Entretien avec Françoise Vergès

Femmes de ménage : « Le capitalisme fait des corps racisés des sources d’exploitation jusqu’à leur épuisement »

Ces dernières années, les grèves se sont succédé dans le secteur du nettoyage. Si les contrats précaires et les cadences infernales commencent à être médiatisés, pas un mot en revanche sur la santé des agent•es de nettoyage, menacée par l’usage répété de produits chimiques toxiques. Pour Françoise Vergès, auteure du livre Un féminisme décolonial, ce silence se comprend à la lumière de l’histoire de la profession, intimement liée au passé colonial de la France. Entretien.

Elles se lèvent aux aurores pour lessiver les sols des gares, détartrer la faïence des toilettes publiques ou nettoyer les vitres des hôtels de luxe. Elles, ce sont les salariées du secteur du nettoyage. Dans beaucoup de grosses boîtes spécialisées dans la propreté, les contrats, souvent décrochés par des femmes racisées, ont des allures de billet aller pour la précarité. Les conditions de travail sont régulièrement dénoncées par les employé•es. En témoignent le combat des salarié.es d’Onet à Paris en 2017 ou celui, plus récent, des femmes de chambre de l’Hôtel Ibis Clichy-Batignolles.

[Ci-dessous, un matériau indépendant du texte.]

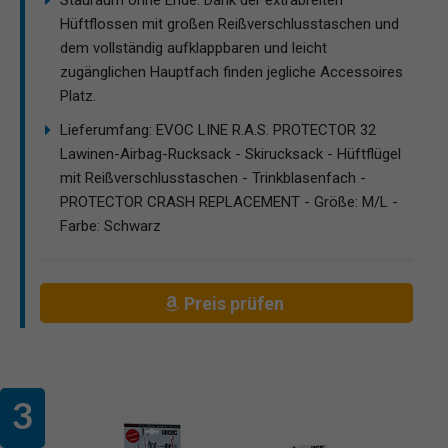
Hüftflossen mit großen Reißverschlusstaschen und
dem vollständig aufklappbaren und leicht
zugänglichen Hauptfach finden jegliche Accessoires
Platz.
Lieferumfang: EVOC LINE R.A.S. PROTECTOR 32
Lawinen-Airbag-Rucksack - Skirucksack - Hüftflügel
mit Reißverschlusstaschen - Trinkblasenfach -
PROTECTOR CRASH REPLACEMENT - Größe: M/L -
Farbe: Schwarz
Preis prüfen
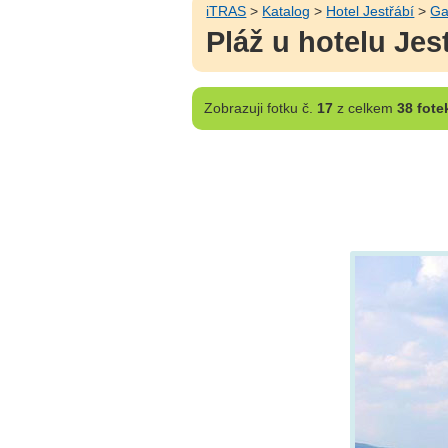
iTRAS
>
Katalog
>
Hotel Jestřábí
>
Ga
Pláž u hotelu Je
Zobrazuji
fotku č.
17
z celkem
38 fote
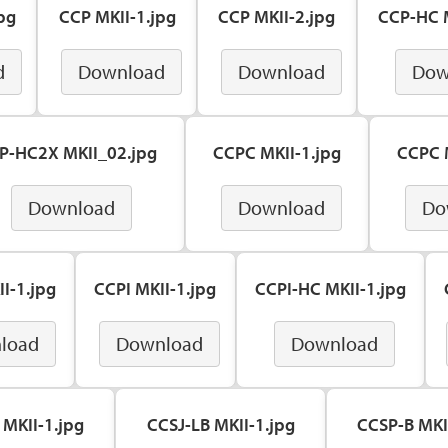
pg
CCP MKII-1.jpg
CCP MKII-2.jpg
CCP-HC M
d
Download
Download
Dow
P-HC2X MKII_02.jpg
CCPC MKII-1.jpg
CCPC M
Download
Download
Do
I-1.jpg
CCPI MKII-1.jpg
CCPI-HC MKII-1.jpg
load
Download
Download
 MKII-1.jpg
CCSJ-LB MKII-1.jpg
CCSP-B MKI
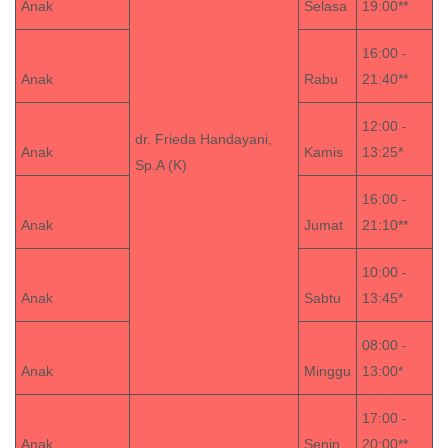
Anak
Selasa
19:00**
16:00 -
Anak
Rabu
21:40**
12:00 -
dr. Frieda Handayani,
Anak
Kamis
13:25*
Sp.A (K)
16:00 -
Anak
Jumat
21:10**
10:00 -
Anak
Sabtu
13:45*
08:00 -
Anak
Minggu
13:00*
17:00 -
Anak
Senin
20:00**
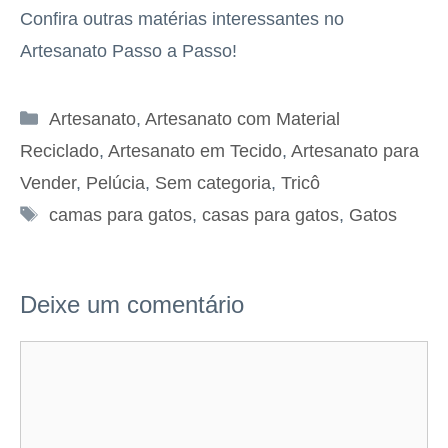
Confira outras matérias interessantes no
Artesanato Passo a Passo!
Categorias
Artesanato
,
Artesanato com Material
Reciclado
,
Artesanato em Tecido
,
Artesanato para
Vender
,
Pelúcia
,
Sem categoria
,
Tricô
Tags
camas para gatos
,
casas para gatos
,
Gatos
Deixe um comentário
Comentário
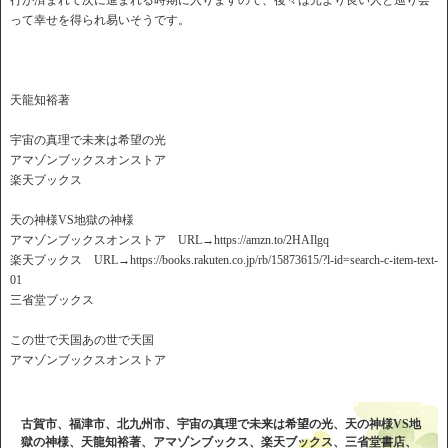
行が済まれて次に進まれる時期に入りますので、後々は元より良い人と巡り会
って幸せを得られ易いそうです。
天龍知裕著
宇宙の真理で未来は希望の光
アマゾンブックスオンストア
楽天ブックス
天の神様VS地獄の神様
アマゾンブックスオンストア URL→https://amzn.to/2HAIlgq
楽天ブックス URL→https://books.rakuten.co.jp/rb/15873615/?l-id=search-c-item-text-
01
三省堂ブックス
この世で天国あの世で天国
アマゾンブックスオンストア
古賀市、福津市、北九州市、宇宙の真理で未来は希望の光、天の神様VS地
獄の神様、天龍知裕著、アマゾンブックス、楽天ブックス、三省堂書店、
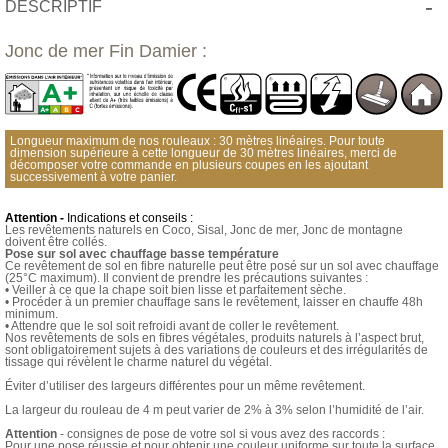
-
DESCRIPTIF
Jonc de mer Fin Damier :
Longueur maximum de nos rouleaux : 30 mètres linéaires. Pour toute
dimension supérieure à cette longueur de 30 mètres linéaires, merci de
décomposer votre commande en plusieurs coupes en les ajoutant
successivement à votre panier.
Attention -
Indications et conseils :
Les revêtements naturels en Coco, Sisal, Jonc de mer, Jonc de montagne
doivent être collés.
Pose sur sol avec chauffage basse température
Ce revêtement de sol en fibre naturelle peut être posé sur un sol avec chauffage
(25°C maximum). Il convient de prendre les précautions suivantes :
• Veiller à ce que la chape soit bien lisse et parfaitement sèche.
• Procéder à un premier chauffage sans le revêtement, laisser en chauffe 48h
minimum.
• Attendre que le sol soit refroidi avant de coller le revêtement.
Nos revêtements de sols en fibres végétales, produits naturels à l’aspect brut,
sont obligatoirement sujets à des variations de couleurs et des irrégularités de
tissage qui révèlent le charme naturel du végétal.
Éviter d’utiliser des largeurs différentes pour un même revêtement.
La largeur du rouleau de 4 m peut varier de 2% à 3% selon l’humidité de l’air.
Attention
- consignes de pose de votre sol si vous avez des raccords :
Pour une pose réussie et pour obtenir une couleur uniforme sur toute la surface,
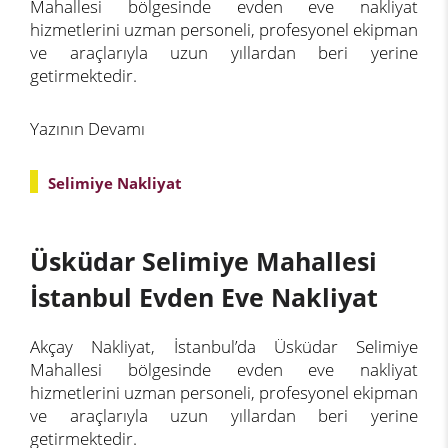
Mahallesi bölgesinde evden eve nakliyat
hizmetlerini uzman personeli, profesyonel ekipman
ve araçlarıyla uzun yıllardan beri yerine
getirmektedir.
Yazının Devamı
Selimiye Nakliyat
Üsküdar Selimiye Mahallesi
İstanbul Evden Eve Nakliyat
Akçay Nakliyat, İstanbul’da Üsküdar Selimiye
Mahallesi bölgesinde evden eve nakliyat
hizmetlerini uzman personeli, profesyonel ekipman
ve araçlarıyla uzun yıllardan beri yerine
getirmektedir.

Si ces luttes ont permis un véritable coup de projecteur sur une profession sous pression, une zone d’ombre persiste : dans les médias, rien ou presque1 sur l’utilisation quotidienne de produits ménagers et les risques chimiques associés qui planent sur une partie des 500 000 personnes2 embauchées par le secteur. Un danger pourtant bien connu de l’Institut national de recherche et de sécurité pour la prévention des accidents du travail et des maladies professionnelles (INRS), comme l’explique notre article «  Femmes de ménage : un travail qui empoisonne  » (CQFD n°180, octobre 2019).

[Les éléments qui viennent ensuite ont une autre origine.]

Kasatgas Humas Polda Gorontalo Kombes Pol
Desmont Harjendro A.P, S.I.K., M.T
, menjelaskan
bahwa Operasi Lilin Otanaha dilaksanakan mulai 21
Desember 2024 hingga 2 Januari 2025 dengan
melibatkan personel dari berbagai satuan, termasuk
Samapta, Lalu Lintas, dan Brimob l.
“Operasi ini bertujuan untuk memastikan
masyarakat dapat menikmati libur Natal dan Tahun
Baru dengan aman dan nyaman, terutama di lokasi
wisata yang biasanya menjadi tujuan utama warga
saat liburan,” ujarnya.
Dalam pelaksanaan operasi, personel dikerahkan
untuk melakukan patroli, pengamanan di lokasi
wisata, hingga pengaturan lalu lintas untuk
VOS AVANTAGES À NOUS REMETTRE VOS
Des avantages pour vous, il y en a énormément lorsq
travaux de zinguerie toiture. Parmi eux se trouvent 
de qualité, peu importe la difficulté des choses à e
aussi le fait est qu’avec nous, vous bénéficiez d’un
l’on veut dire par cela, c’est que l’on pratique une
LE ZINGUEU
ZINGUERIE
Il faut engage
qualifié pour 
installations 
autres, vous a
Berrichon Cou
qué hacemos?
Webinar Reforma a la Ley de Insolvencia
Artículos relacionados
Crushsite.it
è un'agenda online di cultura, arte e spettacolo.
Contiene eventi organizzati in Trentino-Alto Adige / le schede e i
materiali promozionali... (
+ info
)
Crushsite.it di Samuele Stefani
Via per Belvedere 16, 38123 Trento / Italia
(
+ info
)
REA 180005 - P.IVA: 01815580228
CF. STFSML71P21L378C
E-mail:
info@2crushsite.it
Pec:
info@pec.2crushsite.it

Comment comprendre que ce risque soit à ce point ignoré ? Nous avons posé la question à Françoise Vergès, politologue, militante et auteure du livre un féminisme décolonial (La Fabrique, 2019), dans lequel elle interroge, entre autres, la place que la société réserve à « celles et ceux qui nettoient le monde ».

Le secteur de la propreté est massivement investi par les femmes, à fortiori par les femmes racisées. Comment expliquer ce phénomène ?

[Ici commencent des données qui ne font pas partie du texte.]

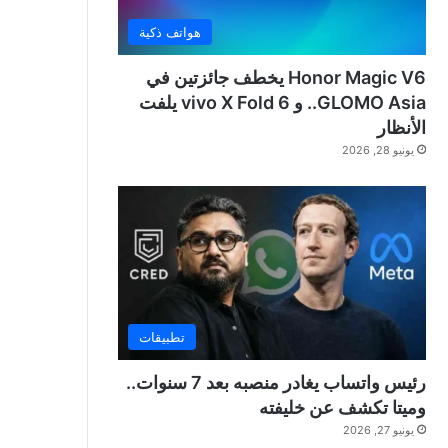
هواتف ذكية
Honor Magic V6 يخطف جائزتين في
GLOMO Asia.. و vivo X Fold 6 يلفت
الأنظار
يونيو 28, 2026
تطبيقات
رئيس واتساب يغادر منصبه بعد 7 سنوات..
وميتا تكشف عن خليفته
يونيو 27, 2026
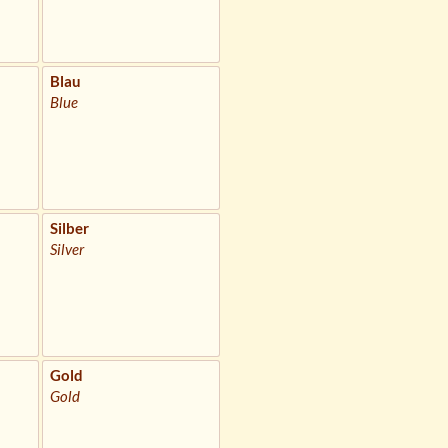
Blau
Blue
Silber
Silver
Gold
Gold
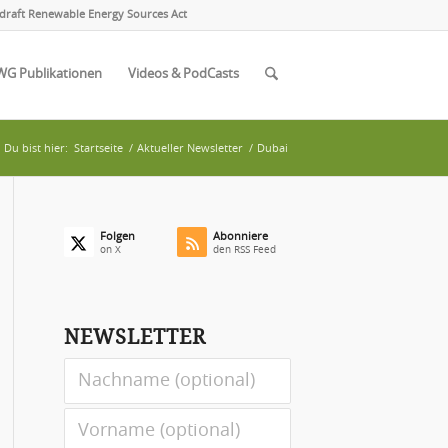
draft Renewable Energy Sources Act
WG Publikationen
Videos & PodCasts
Du bist hier:
Startseite
/
Aktueller Newsletter
/
Dubai
Folgen
Abonniere
on X
den RSS Feed
NEWSLETTER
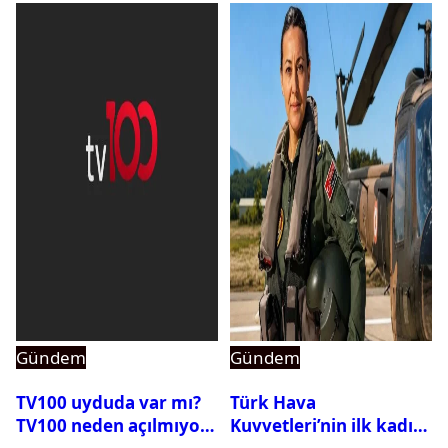
Gündem
Gündem
TV100 uyduda var mı?
Türk Hava
TV100 neden açılmıyor?
Kuvvetleri’nin ilk kadın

« Il faut revenir à l’esclavage colonial où les femmes noires esclavagisées accomplissaient le travail de soin et de nettoyage des “blanches et blancs” et de leurs enfants. Elles les habillaient, les coiffaient, leur donnaient le bain, les soignaient, s’occupaient des enfants qu’elles allaitaient, nourrissaient. Souvent forcées de dormir au pied des lits soit des femmes, soit des enfants, elles devaient être à leur disposition jour et nuit. De très jeunes filles pouvaient être mises à ces postes. Les récits de maltraitance et de violence “gratuite” abondent.

Nettoyer et prendre soin étaient considérés comme étant naturellement le travail de subalternes. Une bourgeoise, une propriétaire d’esclaves, ne s’abaissait pas à faire ces travaux. Ce travail, qui exigeait d’exprimer de l’affection, impliquait que la femme blanche accepte une proximité avec une femme racisée donc méprisée, et que la femme noire accepte cette même proximité avec une femme qui avait tous les droits sur elle.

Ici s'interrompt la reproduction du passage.